Navigating SKAdNetwork: Build Your Game’s Conversion Schema in 4 Easy Steps

Context

As Apple intensifies its efforts to safeguard user privacy, the challenge for game developers and publishers to understand in-game behavior of their acquired users escalates.

In response, Apple’s own SKAdNetwork (SKAN) attribution service enables publishers to track user activities from their marketing campaigns, albeit with reduced detail to protect user privacy.

Consider the impact on data granularity: instead of reporting exact user LTV like $0.68, SKAN provides a conversion value between 1 and 63. Publishers can then map each conversion value to specific LTV ranges*, creating what’s known as the SKAN conversion value schema.

Once the schema is defined:

• As the user plays the game, if their LTV falls within the range of a specific conversion value, this conversion value would be sent to Apple.
• Once this conversion value is returned from Apple, the publisher could use the predefined schema to convert it back to LTV — typically the LTV at the middle of the corresponding range.
• As a result, the LTV for each user is now an estimated value of their true LTV. Hence, the goal is to define a schema so that the estimated LTV is as close as possible to the real LTV of each user.
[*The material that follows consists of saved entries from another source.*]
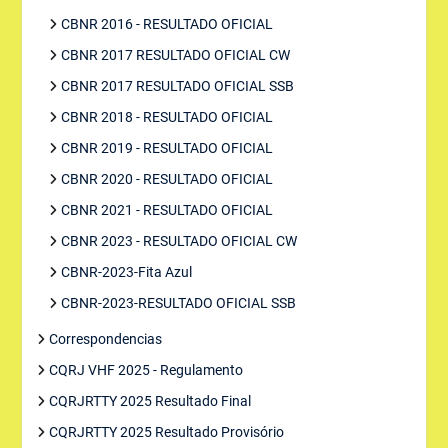
CBNR 2016 - RESULTADO OFICIAL
CBNR 2017 RESULTADO OFICIAL CW
CBNR 2017 RESULTADO OFICIAL SSB
CBNR 2018 - RESULTADO OFICIAL
CBNR 2019 - RESULTADO OFICIAL
CBNR 2020 - RESULTADO OFICIAL
CBNR 2021 - RESULTADO OFICIAL
CBNR 2023 - RESULTADO OFICIAL CW
CBNR-2023-Fita Azul
CBNR-2023-RESULTADO OFICIAL SSB
Correspondencias
CQRJ VHF 2025 - Regulamento
CQRJRTTY 2025 Resultado Final
CQRJRTTY 2025 Resultado Provisório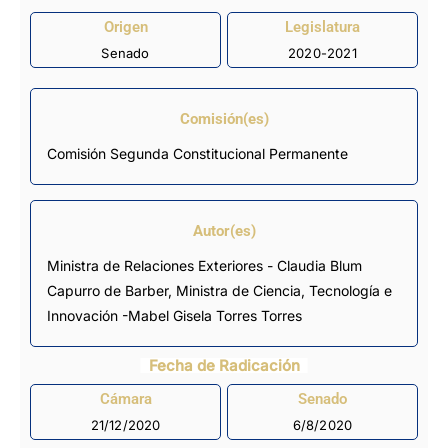
Origen
Legislatura
Senado
2020-2021
Comisión(es)
Comisión Segunda Constitucional Permanente
Autor(es)
Ministra de Relaciones Exteriores - Claudia Blum
Capurro de Barber, Ministra de Ciencia, Tecnología e
Innovación -Mabel Gisela Torres Torres
Fecha de Radicación
Cámara
Senado
21/12/2020
6/8/2020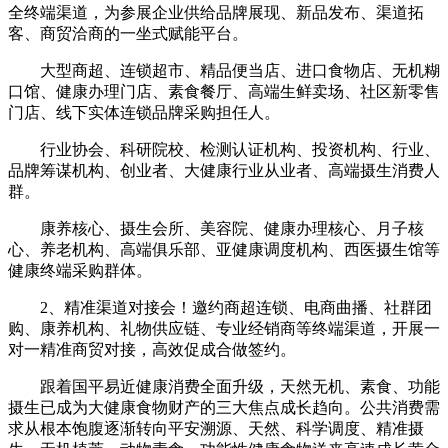
全终端渠道，为参展企业供给品牌展现、新品发布、渠道拓
客、商贸洽商的一坐式赋能平台。
大型商超、连锁超市、精品便当店、进口食物店、无机糊
口馆、健康办理门店、素食餐厅、高端生鲜卖场、社区新零售
门店、线下实体连锁品牌采购担任人。
行业协会、科研院校、检测认证机构、投资机构、行业、
品牌筹谋机构、创业者、大健康行业从业者、高端摄生消费人
群。
康养核心、摄生会所、美容院、健康办理核心、月子核
心、养老机构、高端俱乐部、亚健康调度机构、西医摄生馆等
健康终端采购群体。
2、精准渠道对接会！邀约商超连锁、电商曲播、社群团
购、康养机构、礼物供应链、专业经销商等终端渠道，开展一
对一精准商贸对接，高效促成合做签约。
跟着国平易近健康消费全面升级，天然无机、素食、功能
摄生已成为大健康食物财产的三大焦点成长趋向。公共消费需
求从根本饱腹逐渐转向平安溯源、天然、科学调度、精准摄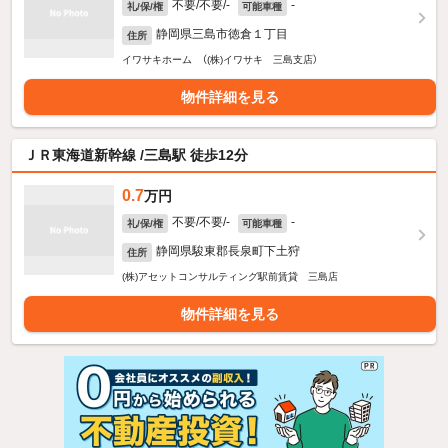
不要/不要/-
-
礼/保/権
可能車種
静岡県三島市徳倉１丁目
住所
イワサキホーム （(株)イワサキ 三島支店）
物件詳細を見る
ＪＲ東海道新幹線 /三島駅 徒歩12分
0.7
万円
不要/不要/-
-
礼/保/権
可能車種
静岡県駿東郡長泉町下土狩
住所
(株)アセットコンサルティング駅前賃貸 三島店
物件詳細を見る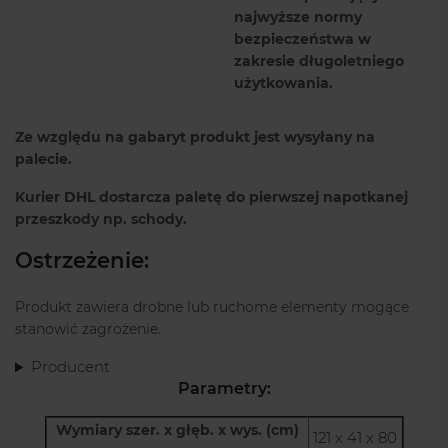
najwyższe normy
bezpieczeństwa w
zakresie długoletniego
użytkowania.
Ze względu na gabaryt produkt jest wysyłany na
palecie.
Kurier DHL dostarcza paletę do pierwszej napotkanej
przeszkody np. schody.
Ostrzeżenie:
Produkt zawiera drobne lub ruchome elementy mogące
stanowić zagrożenie.
Producent
Parametry:
Wymiary szer. x głęb. x wys. (cm)
121 x 41 x 80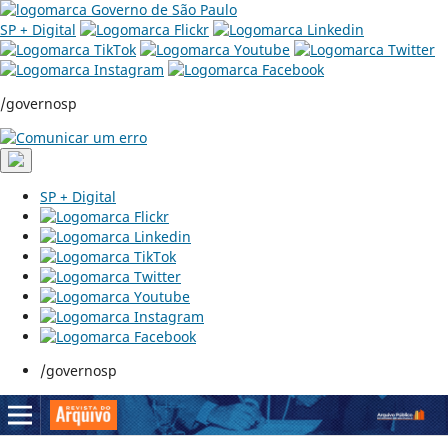
SP + Digital
/governosp
SP + Digital
/governosp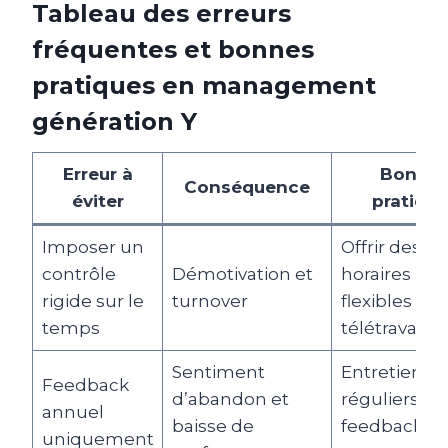
Tableau des erreurs
fréquentes et bonnes
pratiques en management
génération Y
Erreur à
Bonne
Conséquence
éviter
pratique
Imposer un
Offrir des
contrôle
Démotivation et
horaires
rigide sur le
turnover
flexibles et 
temps
télétravail
Sentiment
Entretiens
Feedback
d’abandon et
réguliers av
annuel
baisse de
feedback
uniquement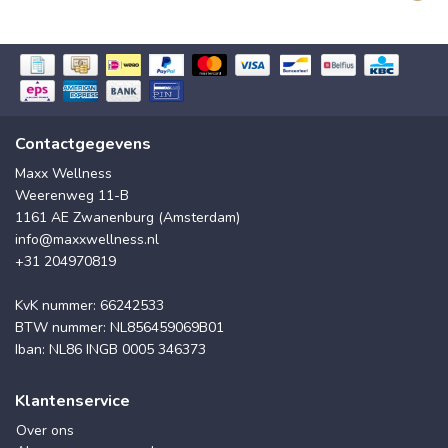
Contactgegevens
Maxx Wellness
Weerenweg 11-B
1161 AE Zwanenburg (Amsterdam)
info@maxxwellness.nl
+31 204970819
KvK nummer: 66242533
BTW nummer: NL856459069B01
Iban: NL86 INGB 0005 346373
Klantenservice
Over ons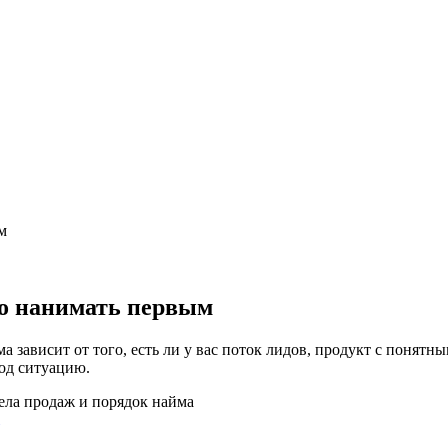
м
го нанимать первым
 зависит от того, есть ли у вас поток лидов, продукт с понятны
од ситуацию.
дела продаж и порядок найма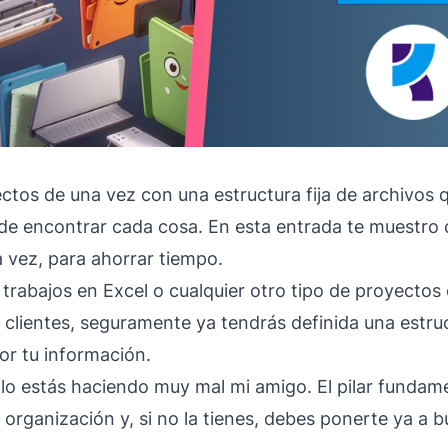
ctos de una vez con una estructura fija de archivos 
de encontrar cada cosa. En esta entrada te muestro
a vez, para ahorrar tiempo.
 trabajos en Excel o cualquier otro tipo de proyectos
 clientes, seguramente ya tendrás definida una estru
or tu información.
 lo estás haciendo muy mal mi amigo. El pilar fundame
 organización y, si no la tienes, debes ponerte ya a 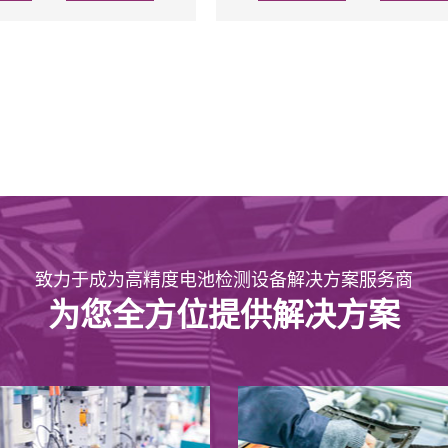
致力于成为高精度电池检测设备解决方案服务商
为您全方位提供解决方案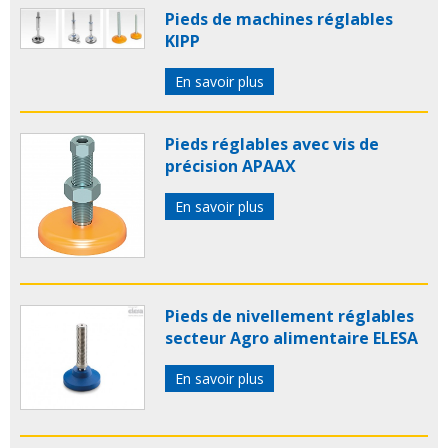
Pieds de machines réglables
KIPP
En savoir plus
Pieds réglables avec vis de
précision APAAX
En savoir plus
Pieds de nivellement réglables
secteur Agro alimentaire ELESA
En savoir plus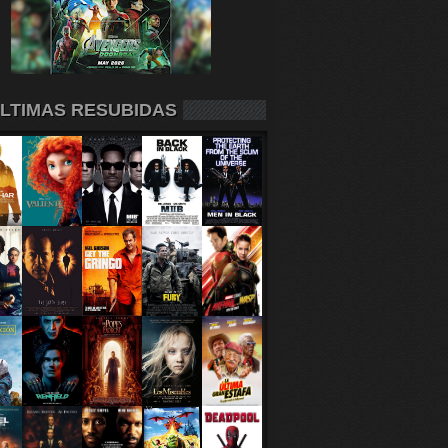
LTIMAS RESUBIDAS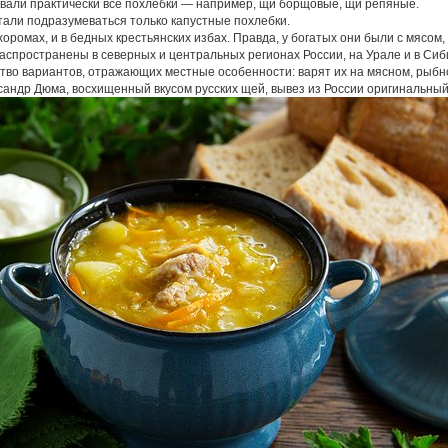
вали практически все похлебки — например, щи борщовые, щи репяные.
али подразумеваться только капустные похлебки.
хоромах, и в бедных крестьянских избах. Правда, у богатых они были с мясом
спространены в северных и центральных регионах России, на Урале и в Сиб
во вариантов, отражающих местные особенности: варят их на мясном, рыбно
сандр Дюма, восхищенный вкусом русских щей, вывез из России оригинальный 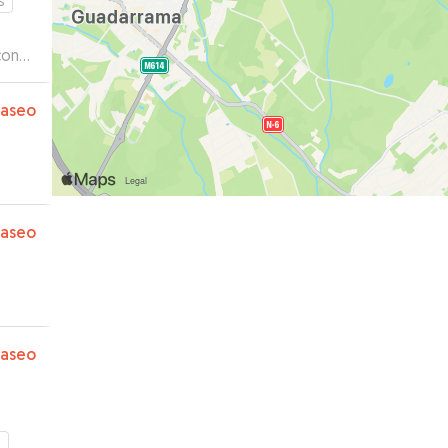
s
con
paseo
paseo
paseo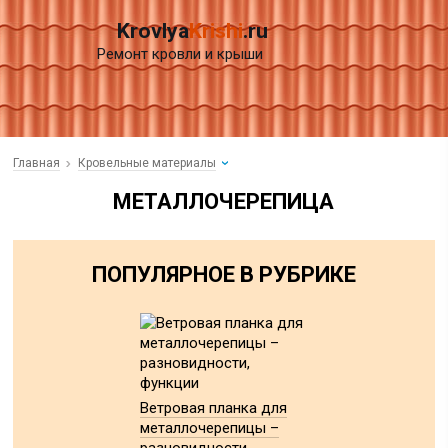
Krovlya
Krishi
.ru
Ремонт кровли и крыши
Главная
Кровельные материалы
МЕТАЛЛОЧЕРЕПИЦА
ПОПУЛЯРНОЕ В РУБРИКЕ
Ветровая планка для
металлочерепицы –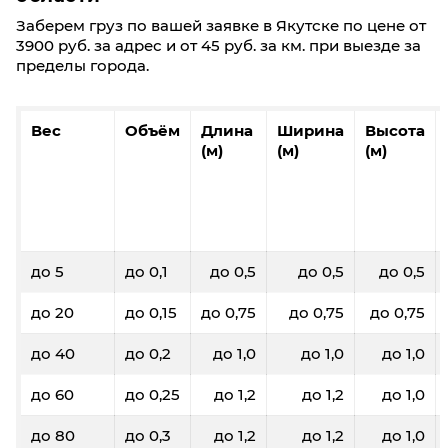
Заберем груз по вашей заявке в Якутске по цене от
3900 руб. за адрес и от 45 руб. за км. при выезде за
пределы города.
Вес
Объём
Длина
Ширина
Высота
(м)
(м)
(м)
до 5
до 0,1
до 0,5
до 0,5
до 0,5
до 20
до 0,15
до 0,75
до 0,75
до 0,75
до 40
до 0,2
до 1,0
до 1,0
до 1,0
до 60
до 0,25
до 1,2
до 1,2
до 1,0
до 80
до 0,3
до 1,2
до 1,2
до 1,0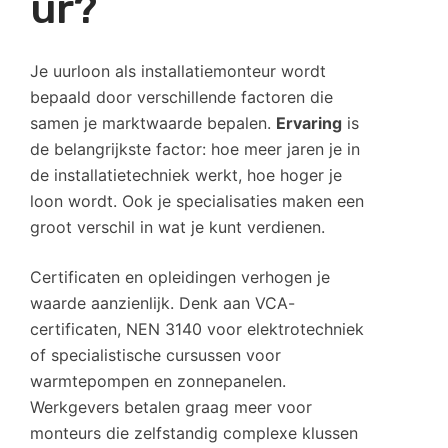
ur?
Je uurloon als installatiemonteur wordt
bepaald door verschillende factoren die
samen je marktwaarde bepalen.
Ervaring
is
de belangrijkste factor: hoe meer jaren je in
de installatietechniek werkt, hoe hoger je
loon wordt. Ook je specialisaties maken een
groot verschil in wat je kunt verdienen.
Certificaten en opleidingen verhogen je
waarde aanzienlijk. Denk aan VCA-
certificaten, NEN 3140 voor elektrotechniek
of specialistische cursussen voor
warmtepompen en zonnepanelen.
Werkgevers betalen graag meer voor
monteurs die zelfstandig complexe klussen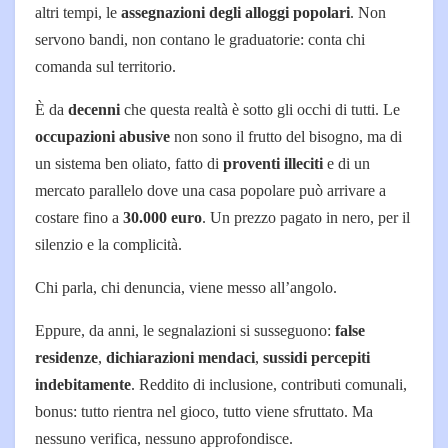
altri tempi, le
assegnazioni degli alloggi popolari
. Non
servono bandi, non contano le graduatorie: conta chi
comanda sul territorio.
È da
decenni
che questa realtà è sotto gli occhi di tutti. Le
occupazioni abusive
non sono il frutto del bisogno, ma di
un sistema ben oliato, fatto di
proventi illeciti
e di un
mercato parallelo dove una casa popolare può arrivare a
costare fino a
30.000 euro
. Un prezzo pagato in nero, per il
silenzio e la complicità.
Chi parla, chi denuncia, viene messo all’angolo.
Eppure, da anni, le segnalazioni si susseguono:
false
residenze
,
dichiarazioni mendaci
,
sussidi percepiti
indebitamente
. Reddito di inclusione, contributi comunali,
bonus: tutto rientra nel gioco, tutto viene sfruttato. Ma
nessuno verifica, nessuno approfondisce.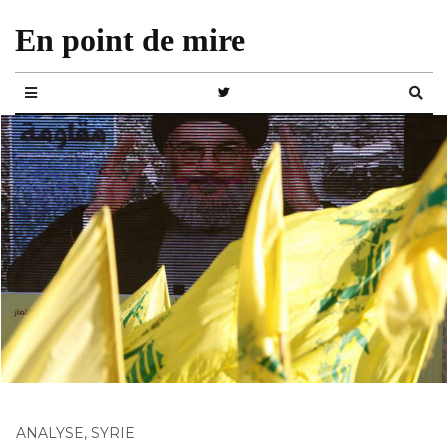
En point de mire
ANALYSE
,
SYRIE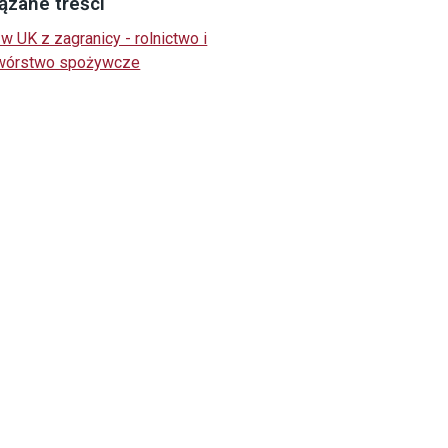
ązane treści
w UK z zagranicy - rolnictwo i
wórstwo spożywcze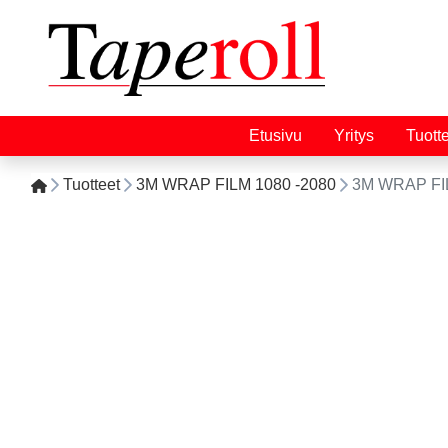
Etusivu
Yritys
Tuott
Tuotteet
3M WRAP FILM 1080 -2080
3M WRAP FI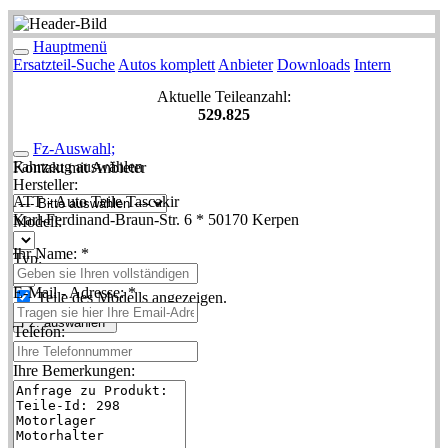
Hauptmenü
Ersatzteil-Suche
Autos komplett
Anbieter
Downloads
Intern
Aktuelle Teileanzahl:
529.825
Fz-Auswahl;
Fahrzeug auswählen
Kontakt mit Anbieter
Hersteller:
ATT - Auto Teile Tascakir
Karl-Ferdinand-Braun-Str. 6 * 50170 Kerpen
Modell:
Ihr Name: *
Typ:
E-Mail - Adresse: *
Teile des Modells angezeigen.
Fz. auswählen
Telefon:
Ihre Bemerkungen: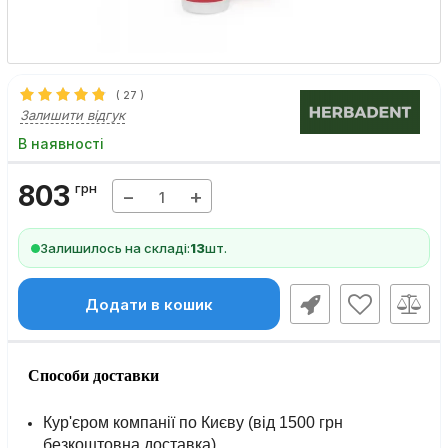
(
27
)
Залишити відгук
В наявності
803
грн
−
+
Залишилось на складі:
13
шт.
Додати в кошик
Способи доставки
Кур'єром компанії по Києву (від 1500 грн
безкоштовна доставка).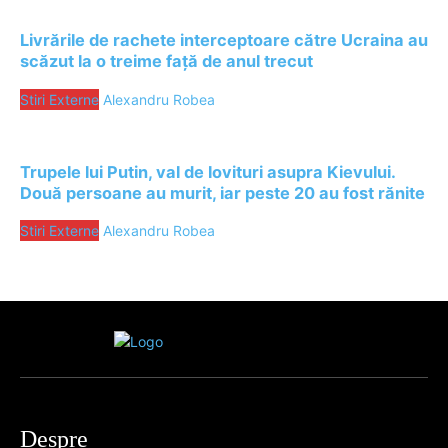
Livrările de rachete interceptoare către Ucraina au
scăzut la o treime față de anul trecut
Stiri Externe
Alexandru Robea
Trupele lui Putin, val de lovituri asupra Kievului.
Două persoane au murit, iar peste 20 au fost rănite
Stiri Externe
Alexandru Robea
Despre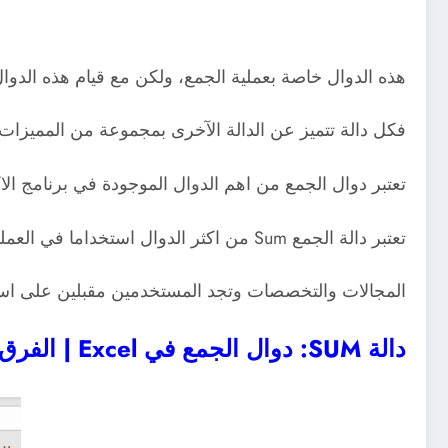
هذه الدوال خاصة بعملية الجمع، ولكن مع قيام هذه الدوال 
فكل دالة تتميز عن الدالة الآخرى بمجموعة من المميزا
تعتبر دوال الجمع من اهم الدوال الموجودة في برنامج الا
تعتبر دالة الجمع Sum من اكثر الدوال استخداما في العمليات الحسابية واكثرها شيوعا بعكس دوال الجمع الاخري, لذلك تعتبر هذه الدالة مهمة في جميع
المجالات والتخصصات وتجد المستخدمين مقبلين على استخ
دالة SUM: دوال الجمع في Excel | الفرق بين SUM و SUMIF و SUMIFS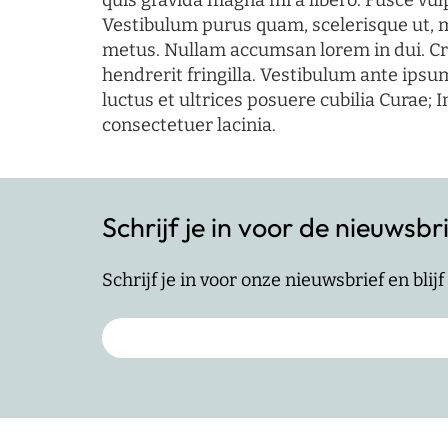
quis gravida magna mi a libero. Fusce vul
Vestibulum purus quam, scelerisque ut, 
metus. Nullam accumsan lorem in dui. Cra
hendrerit fringilla. Vestibulum ante ipsum
luctus et ultrices posuere cubilia Curae; I
consectetuer lacinia.
Schrijf je in voor de nieuwsbr
Schrijf je in voor onze nieuwsbrief en bli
In the rest of the blog post below, I’ll show how you can create a SKAN conversion schema for your own game. This approach mirrors what we’ve successfully implemented at Homa, achieving an impressive 98% accuracy in estimating user LTV on iOS.

SKAN schema in image is not representative of the schema used at Homa

* Each conversion value can also be mapped to an in-app event, but mapping conversion value to LTV (typically LTV D0) is still quite common for games

Create SKAN schema from user LTV

To do this, you can start by obtaining LTV for each user in your game, from tools like Google Firebase or from your own Marketing Measurement Partner like Adjust or Appsflyer. For this example, I will randomly generate 100,000 user LTV from a Pareto distribution, which matches quite well with how user LTV tends to distribute for mobile games.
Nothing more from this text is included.